A la séance suivante, c’est un autre Mathis qui arrive à la séance, tout fier de me dire qu’il n’y a pas eu de « conséquences ». Enfin si, il y a eu une conséquence mais elle est positive! Il est dans la coopération, et ses parents lui font plein de compliments. Je n’ai pas eu besoin de les revoir car tout est rentré dans l’ordre ensuite.

Ce n’est pas toujours le cas bien sûr, mais ce travail permet de savoir alors ce qu’il va falloir travailler dans le relationnel familial et qui est dysfonctionnel. L’enfant est alors symptôme de ce monde relationnel. Le travail sur le cadre pourra apporter des améliorations, mais ne réglera pas le problème sous-jacent.
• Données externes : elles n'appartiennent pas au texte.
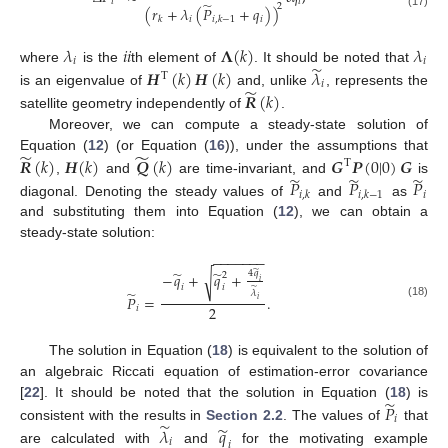
𝑖
𝑖
̃
2
(
𝑟
+
𝜆
(
𝑃
+
𝑞
)
)
(17)
𝑖
𝑖
𝑘
𝑖
,
𝑘
−
1
𝜆
𝑖
𝑖
𝚲
(
𝑘
)
𝜆
𝑖
𝑖
̃
where
is the
th element of
. It should be noted that
𝑯
(
𝑘
)
𝑯
(
𝑘
)
𝜆
T
𝑖
̃
𝑹
(
𝑘
)
is an eigenvalue of
and, unlike
, represents the
satellite geometry independently of
.
Moreover, we can compute a steady-state solution of
̃
̃
𝑹
(
𝑘
)
𝑯
(
𝑘
)
𝑸
(
𝑘
)
𝑮
𝑷
(
0
|
0
)
𝑮
Equation (
12
) (or Equation (
16
)), under the assumptions that
T
̃
̃
̃
𝑃
𝑃
𝑃
,
and
are time-invariant, and
is
𝑖
𝑖
,
𝑘
𝑖
,
𝑘
−
1
diagonal. Denoting the steady values of
and
as
and substituting them into Equation (
12
), we can obtain a
steady-state solution:
−
−
−
−
−
−
−
̃
̃
̃
4
𝑞
−
𝑞
+
𝑞
+
√
2
𝑖
𝑖
𝑖
̃
̃
𝜆
𝑃
=
.
𝑖
(18)
2
𝑖
The solution in Equation (
18
) is equivalent to the solution of
an algebraic Riccati equation of estimation-error covariance
̃
𝑃
[
22
]. It should be noted that the solution in Equation (
18
) is
𝑖
̃
̃
consistent with the results in
Section 2.2
. The values of
that
𝜆
𝑞
𝑖
𝑖
are calculated with
and
for the motivating example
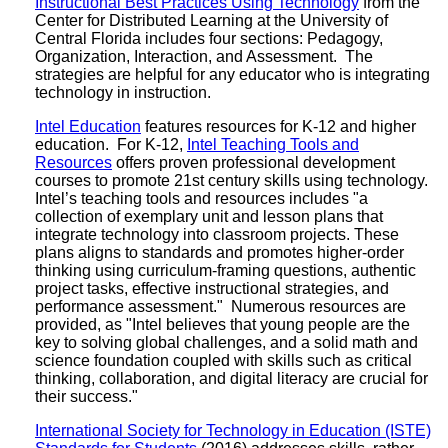
Instructional Best Practices Using Technology
from the
Center for Distributed Learning at the University of
Central Florida includes four sections: Pedagogy,
Organization, Interaction, and Assessment. The
strategies are helpful for any educator who is integrating
technology in instruction.
Intel Education
features resources for K-12 and higher
education. For K-12,
Intel Teaching Tools and
Resources
offers proven professional development
courses to promote 21st century skills using technology.
Intel’s teaching tools and resources includes "a
collection of exemplary unit and lesson plans that
integrate technology into classroom projects. These
plans aligns to standards and promotes higher-order
thinking using curriculum-framing questions, authentic
project tasks, effective instructional strategies, and
performance assessment." Numerous resources are
provided, as "Intel believes that young people are the
key to solving global challenges, and a solid math and
science foundation coupled with skills such as critical
thinking, collaboration, and digital literacy are crucial for
their success."
International Society for Technology in Education (ISTE)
Attachement sécure et autonomie

Le câlin de ventre est un excellent moment d’attachement sécurisant qui permet d’aller jusqu’au bout de la fusion des deux corps. L’enfant a internalisé le lien et peut repartir avec,  C’est le corps de l’enfant qui signe que c’est ok. Il va se remettre à bouger et se séparer tranquillement. Cela peut aller très vite.

C’est la répétition de ces moments « sécure » qui permet à l’enfant de pouvoir prendre appui sur ce lien pour s’autonomiser ensuite.

Conclusion

Dans le travail thérapeutique avec les enfants, lorsqu’il s’agit avant tout d’un problème de cadre, ces manières de faire sont des réponses appropriées, qui vont aider les parents à mieux assurer leur rôle de parents en lien avec leurs valeurs profondes. Elles permettent finalement un nouvel apprentissage aussi bien pour les parents que pour les enfants !

*Thérapie du Lien et des Mondes Relationnels (Pratique de psychothérapie, développée par le Dr Eric BARDOT et enseignée à Nantes à l’Institut Mimethys)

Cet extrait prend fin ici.